In the past when using the shopping portal, one would go through AGR port and buy something. At sometime in the future with no breakdown, pending points would be shown. Further into the future, the points would appear unless they got "lost" (by the place you bought from).

Yesterday, I ordered some stuff from Walmart.com. Today I received an email from AGR that I have 104 points pending (2X the dollar amount) from Walmart.com. Now I know it properly went through and within 24 hours, I was notified!

Wow!


----------



## TinCan782 (Jun 28, 2016)

I've been receiving those recently as well. They started this sometime in the last year.

I also have been receiving "Points Approved" emails as well.


----------



## oregon pioneer (Jun 28, 2016)

I haven't gotten any of those emails -- does anyone know, is there a place you can sign up to receive notifications? Perhaps I just haven't signed up...

I _have _gotten a glitch from the system that they have not yet addressed:

All my "pending points" purchases have been posting properly within a day or two, until about two weeks ago, and then two transactions out of three failed to post as "pending points." Since the clicks showed up (though one at ~6:30pm inexplicably showed up almost immediately, dated the _following _day!), I contacted the AGR shopping portal using the form, and requested investigation (a separate contact for each transaction). The lack of a prompt reply leads me to believe there might have been a system-wide glitch at that time (6-15-6/17).

Anyone else have any issues around that time?


----------



## tim49424 (Jun 28, 2016)

FrensicPic said:


> I've been receiving those recently as well. They started this sometime in the last year.
> 
> I also have been receiving "Points Approved" emails as well.


Same here.


----------



## the_traveler (Jun 28, 2016)

I think I saw that if you click thru the main AGR page, it does not give the email option.
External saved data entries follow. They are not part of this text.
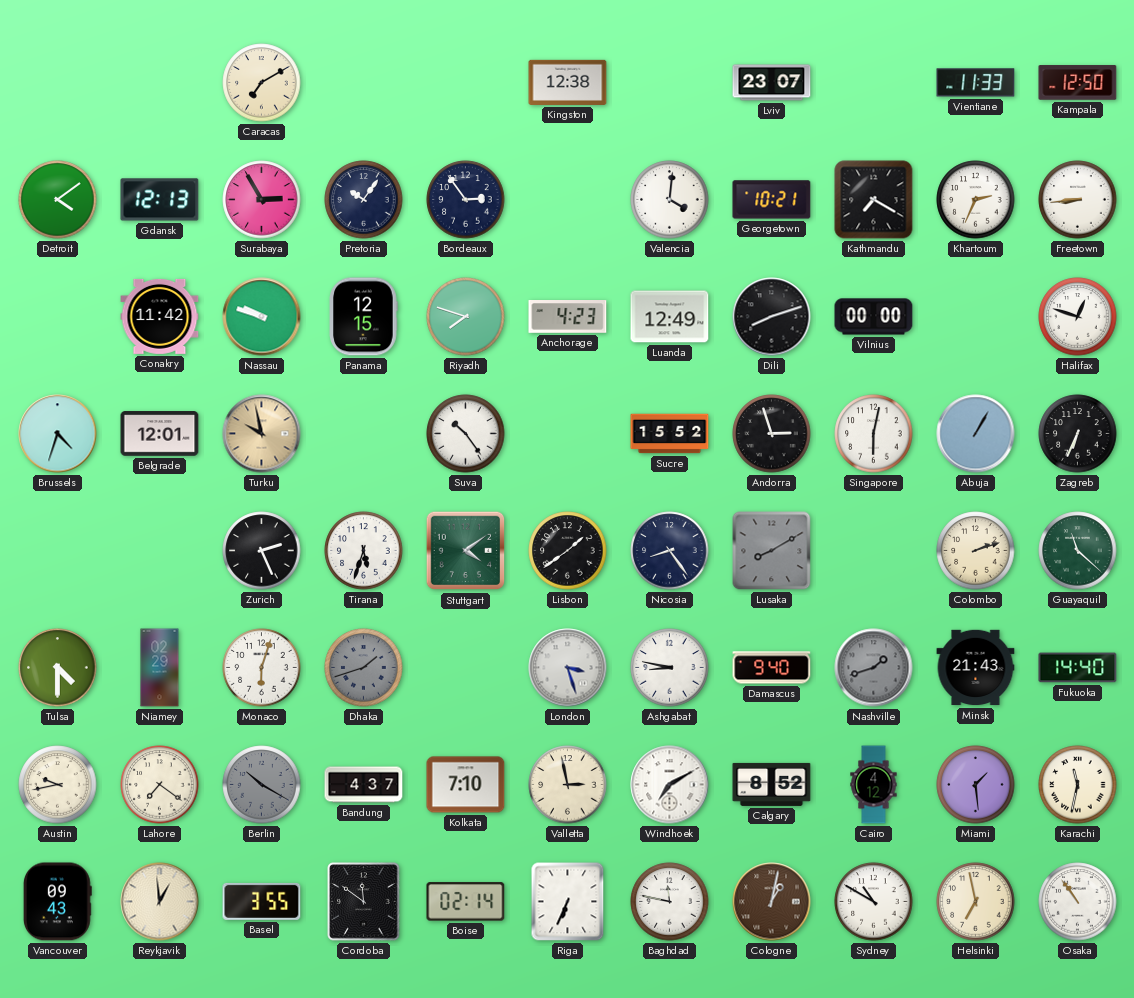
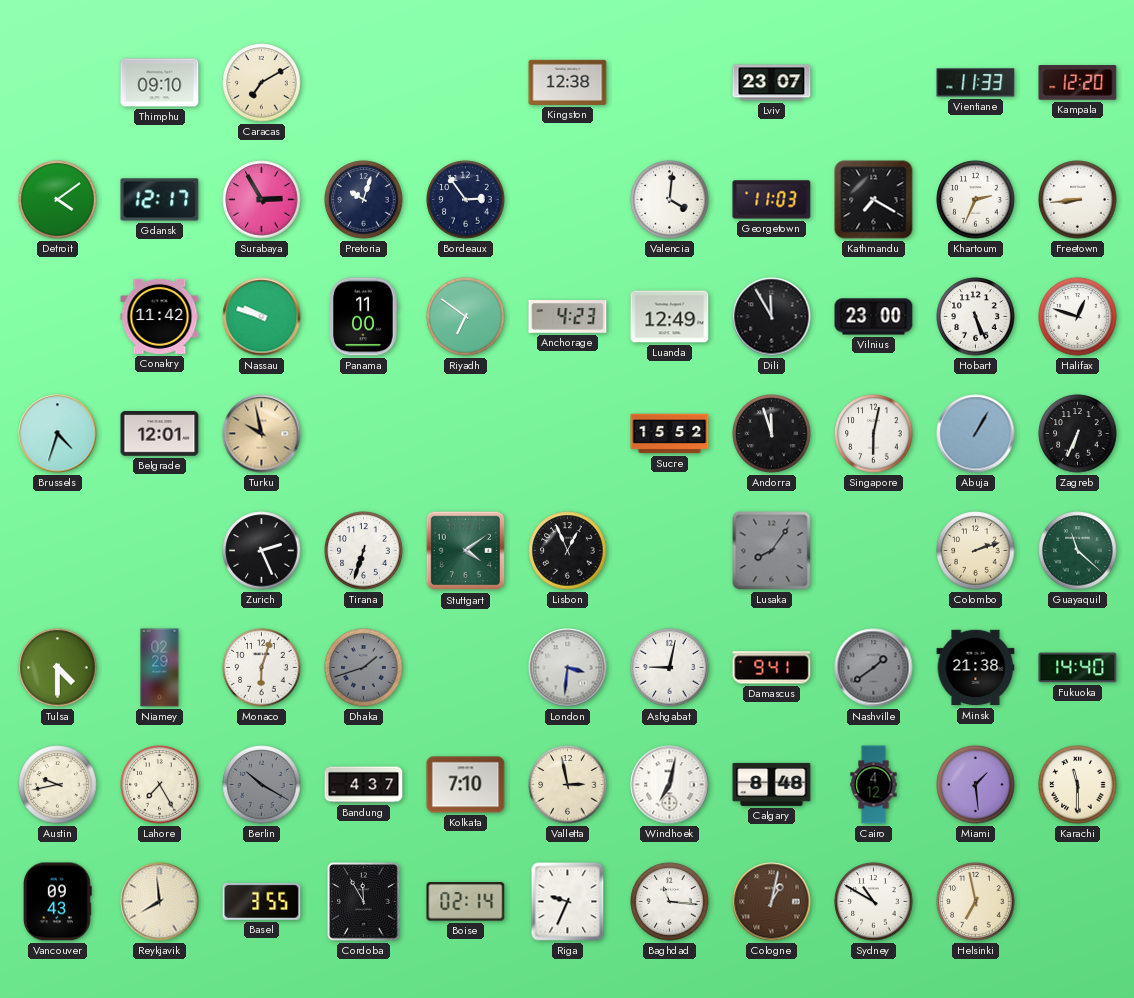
Thimphu: none -> 09:10
Kampala: 12:50 -> 12:20
Gdansk: 12:13 -> 12:17
Pretoria: 10:06 -> 10:03
Georgetown: 10:21 -> 11:03
Panama: 12:15 -> 11:00
Riyadh: 7:48 -> 6:51
Dili: 8:12 -> 11:55
Vilnius: 00:00 -> 23:00
Hobart: none -> 5:26
Suva: 10:24 -> none
Andorra: 2:57 -> 11:57
Tirana: 5:33 -> 6:33
Lisbon: 1:39 -> 12:56
Nicosia: 8:24 -> none
Lusaka: 8:10 -> 8:06
London: 3:27 -> 3:31
Ashgabat: 8:47 -> 9:02
Damascus: 9:40 -> 9:41
Nashville: 1:42 -> 1:39
Minsk: 21:43 -> 21:38
Lahore: 7:21 -> 7:25
Windhoek: 7:10 -> 7:02
Calgary: 8:52 -> 8:48
Karachi: 11:32 -> 11:30
Reykjavik: 12:59 -> 7:59
Cordoba: 11:51 -> 11:55
Riga: 6:34 -> 9:34
Baghdad: 11:47 -> 11:16
Osaka: 10:54 -> none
However, one time I had the Points for Shopping page still in memory. I had to sign in, and when I went to checkout is when I saw that email option!


----------



## oregon pioneer (Jun 28, 2016)

the_traveler said:


> I think I saw that if you click thru the main AGR page, it does not give the email option. However, one time I had the Points for Shopping page still in memory. I had to sign in, and when I went to checkout is when I saw that email option!
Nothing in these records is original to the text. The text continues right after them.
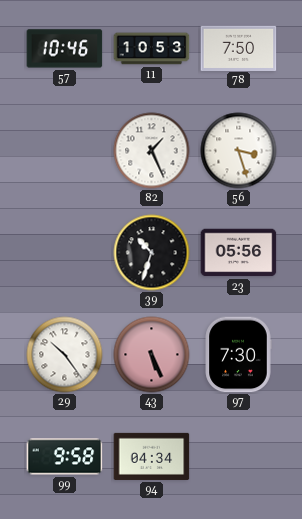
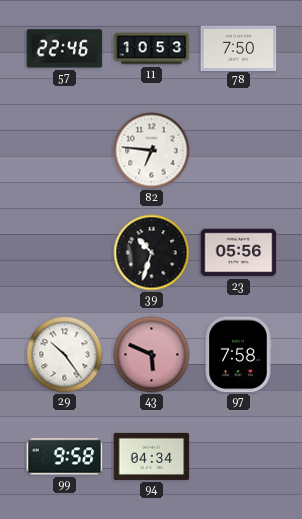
57: 10:46 -> 22:46
82: 1:26 -> 6:46
56: 3:27 -> none
43: 5:26 -> 5:49
97: 7:30 -> 7:58
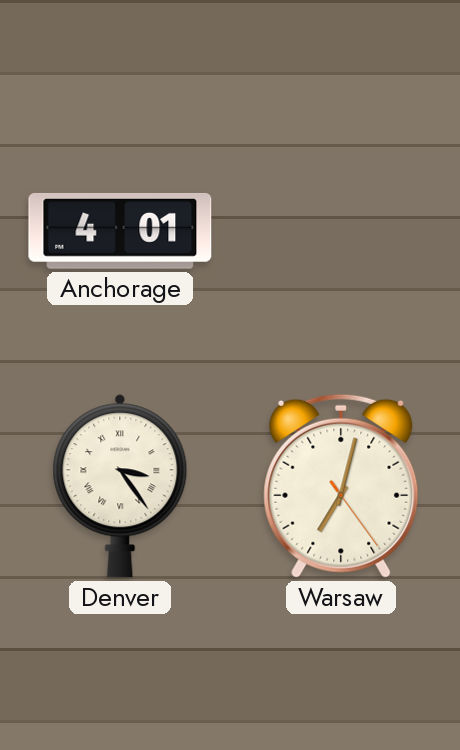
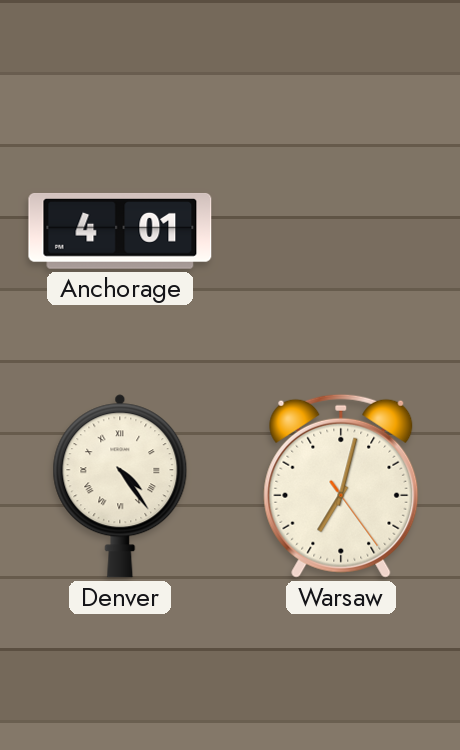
Denver: 3:24 -> 4:24
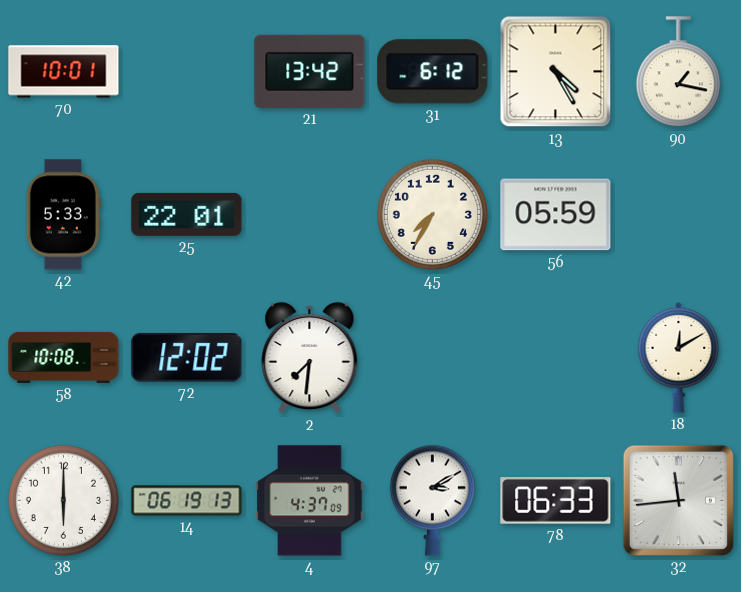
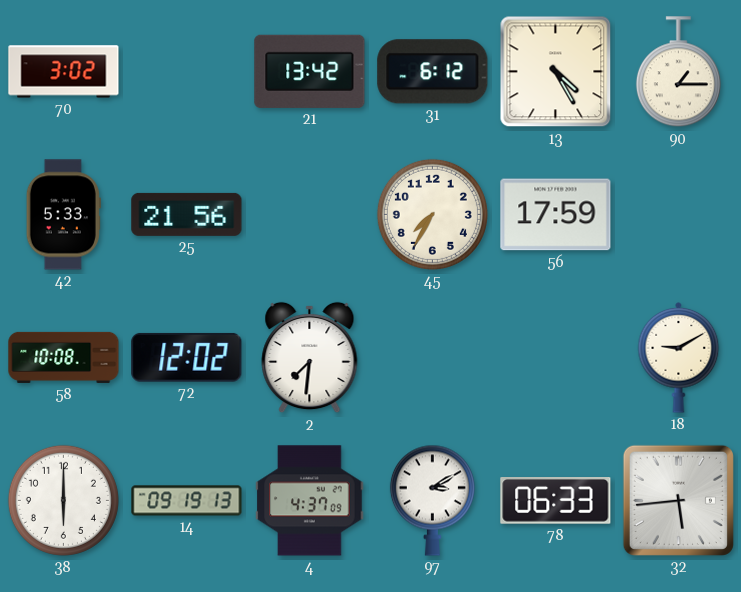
70: 10:01 -> 3:02
90: 1:17 -> 1:15
25: 22:01 -> 21:56
56: 05:59 -> 17:59
18: 12:10 -> 9:10
14: 06:19 -> 09:19
32: 11:44 -> 5:44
I always shop from the Points for Shopping page. I see in my Points for Shopping profile (first tab) that my email is "Used to notify you when you've earned points via Points for Shopping." The email entered in the profile is correct, but I am still not getting notifications.  I re-saved, just in case that helps.

Do you mean, when you went to checkout and pay the vendor? Which vendor was that? I could use a little more detail.


----------



## AmtrakBlue (Jun 28, 2016)

oregon pioneer said:


> the_traveler said:
> 
> 
> > I think I saw that if you click thru the main AGR page, it does not give the email option. However, one time I had the Points for Shopping page still in memory. I had to sign in, and when I went to checkout is when I saw that email option!
> ...


It could be your email address. I've had a few instances, like with AGR, where emails were being sent (confirmed with AGR Insider) but I was not receiving them. I changed my email address to another one that I have and now get the emails. I just forward emails from the receiving email address to my regular email so I don't have to check the rarely used email account.


----------



## oregon pioneer (Jun 29, 2016)

AmtrakBlue said:


> oregon pioneer said:
> 
> 
> > the_traveler said:
> ...


Thanks for that tip -- sometimes Centurylink blocks newsletters or automatically generated emails. They never even appear in my spam filter for me to whitelist -- instead, the generator gets the mail kicked back with a message that their email (either the ISP or the content) is not acceptable to Centurylink. I've had messages from my relatives kicked back to them by CenturyStink, and newsletters I signed up for, and they or their provider had to jump through hoops to get past the "abuse" filter. Grrr.

I did hear back from customer service this morning, and the recently missed transactions are now "pending points." Those have always eventually come through. I may try changing to a different email address before I do another transaction, just to see if that is why the acknowledgement emails are not coming.


----------